Marjory Stoneman Douglas High School senior Samantha Fuentes, 18, was shot in both legs and hit with shrapnel in the attack on February 14.
She led the crowd to sing Happy Birthday to Nicholas Dworet, who would have turned 18 today if he had not been gunned down by Nicholas Cruz with an AR-15.
Overcome with emotion, she had to hide behind a podium and be sick before returning to carry on.
She was speaking at the March For Our Lives rally in Washington DC, where hundreds of thousands of people gathered demanding stricter gun laws yesterday.
The ‘March for Our Lives’ events drew massive crowds in cities across the country, marking the largest youth-led protests since the Vietnam War era.
In Washington, D.C., New York City, Denver, Los Angeles and other cities, demonstrators heard from student survivors of last month’s school shooting in Parkland, Florida.
‘If you listen real close, you can hear the people in power shaking,’ Parkland survivor David Hogg said to roars from protesters packing Pennsylvania Avenue from a stage near the Capitol to a spot many blocks away toward the White House.
‘We’re going to take this to every election, to every state and every city.
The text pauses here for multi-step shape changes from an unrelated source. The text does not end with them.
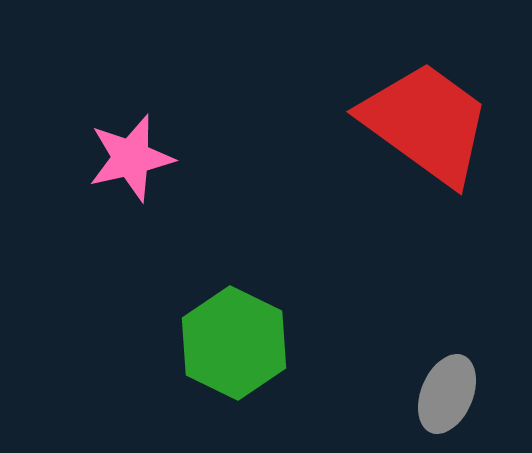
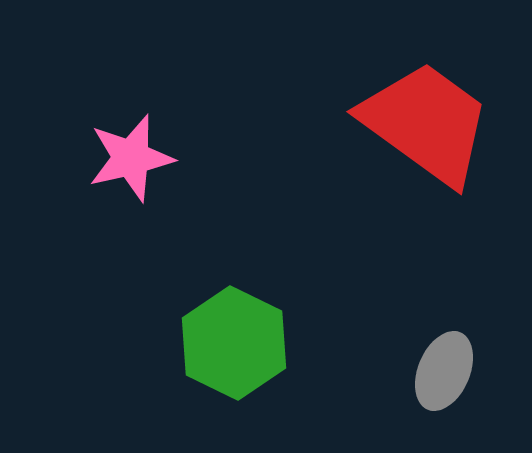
gray ellipse: moved 3 px left, 23 px up
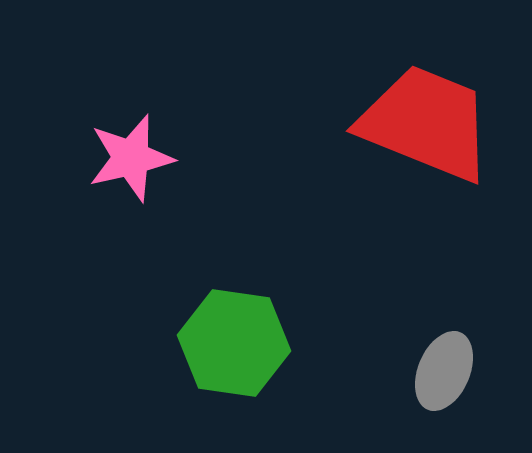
red trapezoid: rotated 14 degrees counterclockwise
green hexagon: rotated 18 degrees counterclockwise
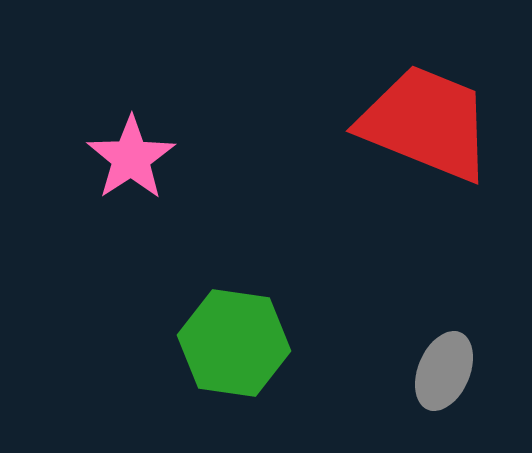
pink star: rotated 20 degrees counterclockwise
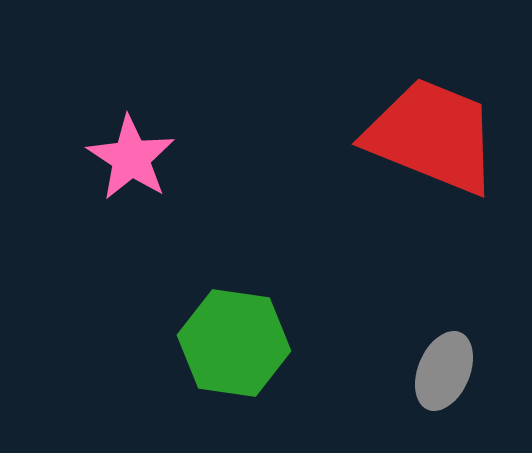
red trapezoid: moved 6 px right, 13 px down
pink star: rotated 6 degrees counterclockwise
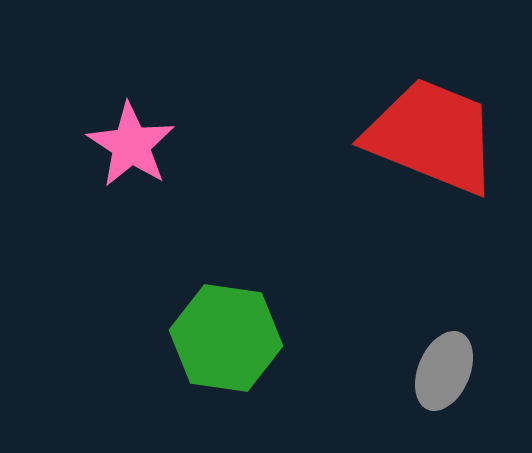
pink star: moved 13 px up
green hexagon: moved 8 px left, 5 px up
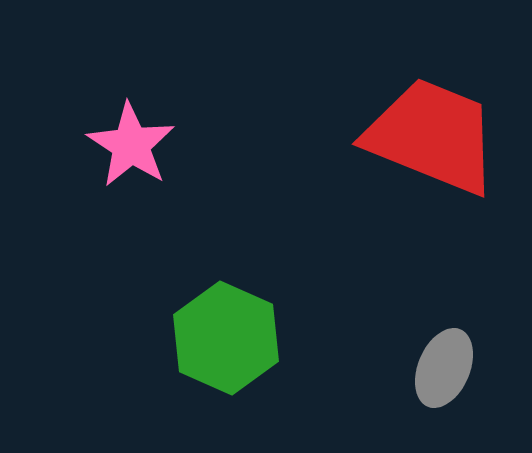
green hexagon: rotated 16 degrees clockwise
gray ellipse: moved 3 px up
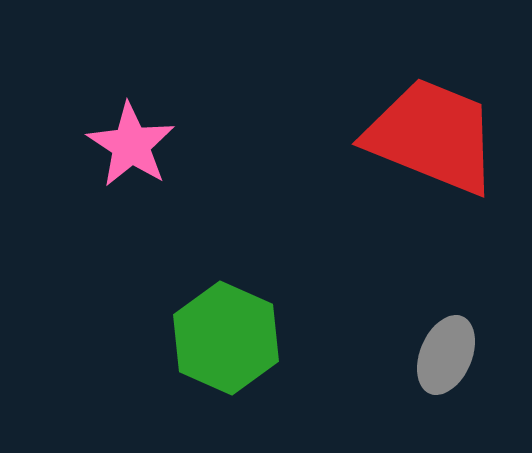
gray ellipse: moved 2 px right, 13 px up
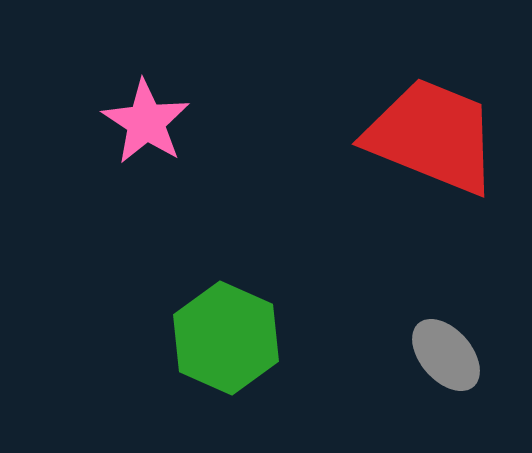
pink star: moved 15 px right, 23 px up
gray ellipse: rotated 64 degrees counterclockwise
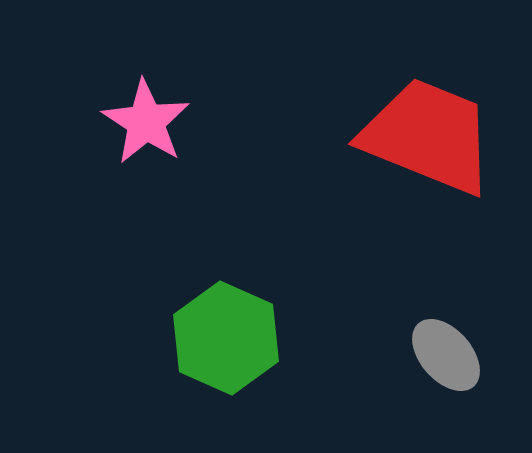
red trapezoid: moved 4 px left
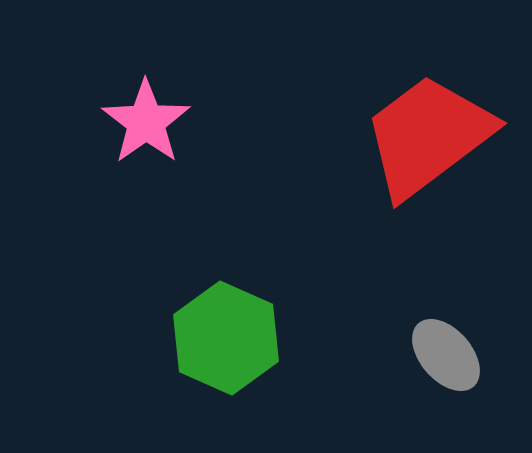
pink star: rotated 4 degrees clockwise
red trapezoid: rotated 59 degrees counterclockwise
We’re going to make sure the best people get in our elections to run, not as politicians but as Americans.
‘Because this,’ he said, pointing behind him to the Capitol dome, ‘this is not cutting it.’
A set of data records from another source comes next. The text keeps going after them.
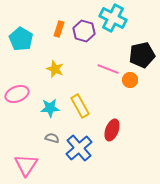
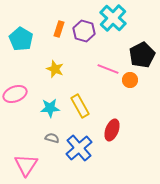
cyan cross: rotated 16 degrees clockwise
black pentagon: rotated 15 degrees counterclockwise
pink ellipse: moved 2 px left
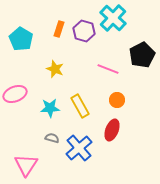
orange circle: moved 13 px left, 20 px down
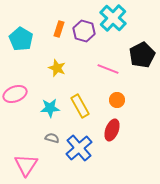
yellow star: moved 2 px right, 1 px up
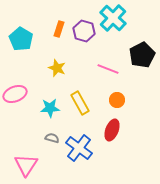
yellow rectangle: moved 3 px up
blue cross: rotated 12 degrees counterclockwise
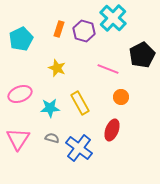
cyan pentagon: rotated 15 degrees clockwise
pink ellipse: moved 5 px right
orange circle: moved 4 px right, 3 px up
pink triangle: moved 8 px left, 26 px up
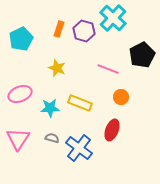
yellow rectangle: rotated 40 degrees counterclockwise
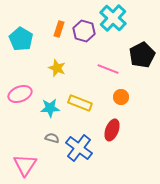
cyan pentagon: rotated 15 degrees counterclockwise
pink triangle: moved 7 px right, 26 px down
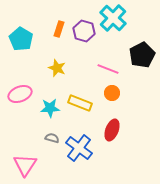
orange circle: moved 9 px left, 4 px up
Demonstrators vowed to vote out lawmakers who refused to take a stand now on gun control.
Many rallies had tables where volunteers helped those 18 or older register to vote while speakers detailed the policies they wanted and the impact gun violence has had on their lives.
The fire alarm at Trenton High School is scary, said 17-year-old Gabrielle James at a march in suburban Detroit.
‘We don’t know if it’s an actual drill or if someone’s actually inside the school, going to take your life,’ James said at a march in Detroit.
She said government has ‘extremely failed’ to protect students from gun violence and she wants restrictions on automatic weapons.
‘I work extremely hard at my studies. Sometimes I just sit in my car before going to school, wondering if I’m going to be home to see my mother after school,’ James said.
Some of the young voices were very young. Yolanda Renee King, the Rev. Martin Luther King Jr.’s 9-year-old granddaughter, drew from the civil rights leader’s most famous words in declaring from the Washington, D.C., stage: ‘I have a dream that enough is enough. That this should be a gun-free world. Period.’
By all appearances – there were no official numbers – Washington’s March for Our Lives rally rivaled the women’s march last year that drew far more than the predicted 300,000.
The National Rifle Association went silent on Twitter as the protests unfolded, in contrast to its reaction to the nationwide school walkouts against gun violence March 14, when it tweeted a photo of an assault rifle and the message ‘I’ll control my own guns, thank you.’
President Donald Trump was in Florida for the weekend and did not weigh in on Twitter either.
White House spokesman Zach Parkinson said: ‘We applaud the many courageous young Americans exercising their First Amendment rights today.’ He also pointed to Trump’s efforts to ban bump stocks and his support for school-safety measures and extended background checks for gun purchases.